Leaving out the pictures, output each record exactly as it stands.
########################################
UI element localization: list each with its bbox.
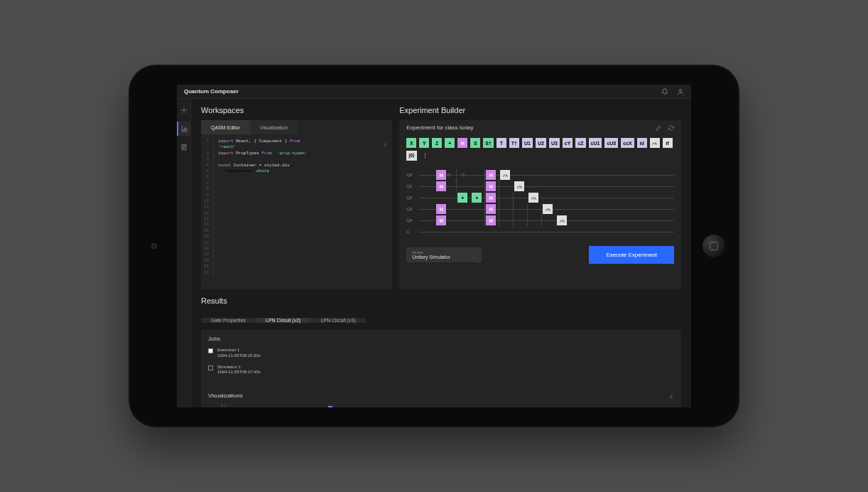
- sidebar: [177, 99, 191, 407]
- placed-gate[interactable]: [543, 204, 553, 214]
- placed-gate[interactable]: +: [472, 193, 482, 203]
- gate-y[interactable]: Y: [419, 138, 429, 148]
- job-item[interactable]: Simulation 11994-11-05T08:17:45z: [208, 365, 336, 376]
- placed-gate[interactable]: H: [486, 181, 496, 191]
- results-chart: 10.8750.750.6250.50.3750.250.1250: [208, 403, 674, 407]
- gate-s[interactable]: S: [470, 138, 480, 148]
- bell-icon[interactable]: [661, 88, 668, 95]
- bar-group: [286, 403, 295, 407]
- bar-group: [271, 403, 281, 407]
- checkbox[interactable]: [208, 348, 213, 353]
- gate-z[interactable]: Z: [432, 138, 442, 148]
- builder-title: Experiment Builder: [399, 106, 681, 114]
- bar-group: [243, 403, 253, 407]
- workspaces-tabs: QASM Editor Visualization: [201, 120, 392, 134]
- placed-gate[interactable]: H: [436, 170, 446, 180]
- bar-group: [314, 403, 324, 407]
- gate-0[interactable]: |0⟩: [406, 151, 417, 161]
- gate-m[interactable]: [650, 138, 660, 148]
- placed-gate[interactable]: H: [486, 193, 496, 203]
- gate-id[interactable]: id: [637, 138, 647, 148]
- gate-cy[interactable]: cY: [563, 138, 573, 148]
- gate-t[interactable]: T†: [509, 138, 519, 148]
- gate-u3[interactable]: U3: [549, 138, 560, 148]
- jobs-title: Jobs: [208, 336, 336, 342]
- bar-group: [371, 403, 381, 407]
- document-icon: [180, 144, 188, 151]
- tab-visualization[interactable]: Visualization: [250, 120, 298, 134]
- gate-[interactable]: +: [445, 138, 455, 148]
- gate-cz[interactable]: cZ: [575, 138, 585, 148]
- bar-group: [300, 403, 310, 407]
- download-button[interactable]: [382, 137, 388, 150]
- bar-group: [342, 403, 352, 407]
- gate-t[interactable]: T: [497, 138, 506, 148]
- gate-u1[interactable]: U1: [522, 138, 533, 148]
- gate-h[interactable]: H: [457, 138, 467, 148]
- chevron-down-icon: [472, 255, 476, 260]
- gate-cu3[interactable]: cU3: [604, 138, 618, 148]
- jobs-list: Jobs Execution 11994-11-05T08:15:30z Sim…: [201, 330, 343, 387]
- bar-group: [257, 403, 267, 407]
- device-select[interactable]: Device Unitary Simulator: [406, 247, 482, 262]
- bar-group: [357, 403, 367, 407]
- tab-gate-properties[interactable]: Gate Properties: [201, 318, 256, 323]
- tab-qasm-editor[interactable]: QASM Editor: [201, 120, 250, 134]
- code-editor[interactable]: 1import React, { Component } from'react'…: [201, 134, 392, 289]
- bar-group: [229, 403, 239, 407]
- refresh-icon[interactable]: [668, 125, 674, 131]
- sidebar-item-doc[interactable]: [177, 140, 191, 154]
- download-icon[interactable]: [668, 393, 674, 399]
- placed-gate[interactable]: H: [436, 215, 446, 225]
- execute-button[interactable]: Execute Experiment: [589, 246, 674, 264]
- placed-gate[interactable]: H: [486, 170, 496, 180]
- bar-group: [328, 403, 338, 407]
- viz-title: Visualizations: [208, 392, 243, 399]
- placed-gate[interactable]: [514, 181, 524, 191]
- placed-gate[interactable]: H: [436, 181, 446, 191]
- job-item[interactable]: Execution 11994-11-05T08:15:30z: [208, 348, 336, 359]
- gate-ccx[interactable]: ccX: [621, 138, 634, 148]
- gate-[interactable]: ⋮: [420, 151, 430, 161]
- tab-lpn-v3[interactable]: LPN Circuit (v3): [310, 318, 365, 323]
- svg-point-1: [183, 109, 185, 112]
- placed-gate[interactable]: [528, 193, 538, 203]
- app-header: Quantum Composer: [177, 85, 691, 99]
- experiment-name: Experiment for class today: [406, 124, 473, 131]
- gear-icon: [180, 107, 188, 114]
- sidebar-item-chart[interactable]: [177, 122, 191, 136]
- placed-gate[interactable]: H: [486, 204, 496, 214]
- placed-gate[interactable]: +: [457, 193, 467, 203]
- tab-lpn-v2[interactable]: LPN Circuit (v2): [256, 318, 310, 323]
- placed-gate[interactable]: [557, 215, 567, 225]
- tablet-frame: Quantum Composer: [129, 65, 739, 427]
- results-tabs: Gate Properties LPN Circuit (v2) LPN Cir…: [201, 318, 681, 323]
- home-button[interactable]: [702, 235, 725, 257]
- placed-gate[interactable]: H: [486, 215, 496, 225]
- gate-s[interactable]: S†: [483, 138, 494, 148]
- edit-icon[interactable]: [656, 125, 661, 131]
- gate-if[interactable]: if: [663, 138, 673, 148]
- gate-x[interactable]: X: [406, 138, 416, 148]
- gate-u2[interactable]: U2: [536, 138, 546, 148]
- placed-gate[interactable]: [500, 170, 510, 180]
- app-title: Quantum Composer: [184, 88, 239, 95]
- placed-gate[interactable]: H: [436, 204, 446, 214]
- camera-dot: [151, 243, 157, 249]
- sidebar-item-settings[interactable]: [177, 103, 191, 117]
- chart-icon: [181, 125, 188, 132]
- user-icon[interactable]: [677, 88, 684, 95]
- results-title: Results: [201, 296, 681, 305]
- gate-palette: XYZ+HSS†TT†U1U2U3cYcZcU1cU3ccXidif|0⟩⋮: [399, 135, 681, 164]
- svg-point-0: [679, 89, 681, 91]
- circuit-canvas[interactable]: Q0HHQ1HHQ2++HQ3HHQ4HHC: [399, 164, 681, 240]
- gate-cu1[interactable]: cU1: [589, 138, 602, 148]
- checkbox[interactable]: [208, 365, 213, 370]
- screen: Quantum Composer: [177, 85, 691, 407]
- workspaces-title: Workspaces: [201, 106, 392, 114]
########################################
§ Task output:
UI element localization: list each with its bbox.
- sidebar: [177, 99, 191, 407]
- placed-gate[interactable]: [543, 204, 553, 214]
- placed-gate[interactable]: +: [472, 193, 482, 203]
- gate-y[interactable]: Y: [419, 138, 429, 148]
- job-item[interactable]: Simulation 11994-11-05T08:17:45z: [208, 365, 336, 376]
- placed-gate[interactable]: H: [486, 181, 496, 191]
- results-chart: 10.8750.750.6250.50.3750.250.1250: [208, 403, 674, 407]
- gate-s[interactable]: S: [470, 138, 480, 148]
- bell-icon[interactable]: [661, 88, 668, 95]
- bar-group: [286, 403, 295, 407]
- bar-group: [271, 403, 281, 407]
- checkbox[interactable]: [208, 348, 213, 353]
- gate-z[interactable]: Z: [432, 138, 442, 148]
- builder-title: Experiment Builder: [399, 106, 681, 114]
- bar-group: [243, 403, 253, 407]
- workspaces-tabs: QASM Editor Visualization: [201, 120, 392, 134]
- placed-gate[interactable]: H: [436, 170, 446, 180]
- bar-group: [314, 403, 324, 407]
- gate-0[interactable]: |0⟩: [406, 151, 417, 161]
- gate-m[interactable]: [650, 138, 660, 148]
- placed-gate[interactable]: H: [486, 193, 496, 203]
- gate-id[interactable]: id: [637, 138, 647, 148]
- gate-cy[interactable]: cY: [563, 138, 573, 148]
- gate-t[interactable]: T†: [509, 138, 519, 148]
- gate-u3[interactable]: U3: [549, 138, 560, 148]
- jobs-title: Jobs: [208, 336, 336, 342]
- bar-group: [371, 403, 381, 407]
- document-icon: [180, 144, 188, 151]
- tab-visualization[interactable]: Visualization: [250, 120, 298, 134]
- gate-[interactable]: +: [445, 138, 455, 148]
- gate-cz[interactable]: cZ: [575, 138, 585, 148]
- bar-group: [300, 403, 310, 407]
- download-button[interactable]: [382, 137, 388, 150]
- bar-group: [342, 403, 352, 407]
- gate-t[interactable]: T: [497, 138, 506, 148]
- gate-u1[interactable]: U1: [522, 138, 533, 148]
- gate-h[interactable]: H: [457, 138, 467, 148]
- chevron-down-icon: [472, 255, 476, 260]
- gate-cu3[interactable]: cU3: [604, 138, 618, 148]
- jobs-list: Jobs Execution 11994-11-05T08:15:30z Sim…: [201, 330, 343, 387]
- bar-group: [257, 403, 267, 407]
- device-select[interactable]: Device Unitary Simulator: [406, 247, 482, 262]
- bar-group: [357, 403, 367, 407]
- tab-gate-properties[interactable]: Gate Properties: [201, 318, 256, 323]
- tab-qasm-editor[interactable]: QASM Editor: [201, 120, 250, 134]
- code-editor[interactable]: 1import React, { Component } from'react'…: [201, 134, 392, 289]
- bar-group: [229, 403, 239, 407]
- refresh-icon[interactable]: [668, 125, 674, 131]
- sidebar-item-doc[interactable]: [177, 140, 191, 154]
- download-icon[interactable]: [668, 393, 674, 399]
- placed-gate[interactable]: H: [436, 215, 446, 225]
- execute-button[interactable]: Execute Experiment: [589, 246, 674, 264]
- placed-gate[interactable]: H: [486, 170, 496, 180]
- bar-group: [328, 403, 338, 407]
- viz-title: Visualizations: [208, 392, 243, 399]
- placed-gate[interactable]: [514, 181, 524, 191]
- placed-gate[interactable]: H: [436, 181, 446, 191]
- job-item[interactable]: Execution 11994-11-05T08:15:30z: [208, 348, 336, 359]
- gate-ccx[interactable]: ccX: [621, 138, 634, 148]
- gate-[interactable]: ⋮: [420, 151, 430, 161]
- tab-lpn-v3[interactable]: LPN Circuit (v3): [310, 318, 365, 323]
- svg-point-1: [183, 109, 185, 112]
- placed-gate[interactable]: [528, 193, 538, 203]
- app-header: Quantum Composer: [177, 85, 691, 99]
- experiment-name: Experiment for class today: [406, 124, 473, 131]
- gear-icon: [180, 107, 188, 114]
- sidebar-item-chart[interactable]: [177, 122, 191, 136]
- placed-gate[interactable]: H: [486, 204, 496, 214]
- placed-gate[interactable]: +: [457, 193, 467, 203]
- tab-lpn-v2[interactable]: LPN Circuit (v2): [256, 318, 310, 323]
- placed-gate[interactable]: [557, 215, 567, 225]
- tablet-frame: Quantum Composer: [129, 65, 739, 427]
- results-tabs: Gate Properties LPN Circuit (v2) LPN Cir…: [201, 318, 681, 323]
- home-button[interactable]: [702, 235, 725, 257]
- placed-gate[interactable]: H: [486, 215, 496, 225]
- gate-s[interactable]: S†: [483, 138, 494, 148]
- edit-icon[interactable]: [656, 125, 661, 131]
- gate-if[interactable]: if: [663, 138, 673, 148]
- gate-x[interactable]: X: [406, 138, 416, 148]
- gate-u2[interactable]: U2: [536, 138, 546, 148]
- placed-gate[interactable]: [500, 170, 510, 180]
- app-title: Quantum Composer: [184, 88, 239, 95]
- placed-gate[interactable]: H: [436, 204, 446, 214]
- camera-dot: [151, 243, 157, 249]
- sidebar-item-settings[interactable]: [177, 103, 191, 117]
- chart-icon: [181, 125, 188, 132]
- user-icon[interactable]: [677, 88, 684, 95]
- results-title: Results: [201, 296, 681, 305]
- gate-palette: XYZ+HSS†TT†U1U2U3cYcZcU1cU3ccXidif|0⟩⋮: [399, 135, 681, 164]
- svg-point-0: [679, 89, 681, 91]
- circuit-canvas[interactable]: Q0HHQ1HHQ2++HQ3HHQ4HHC: [399, 164, 681, 240]
- gate-cu1[interactable]: cU1: [589, 138, 602, 148]
- checkbox[interactable]: [208, 365, 213, 370]
- screen: Quantum Composer: [177, 85, 691, 407]
- workspaces-title: Workspaces: [201, 106, 392, 114]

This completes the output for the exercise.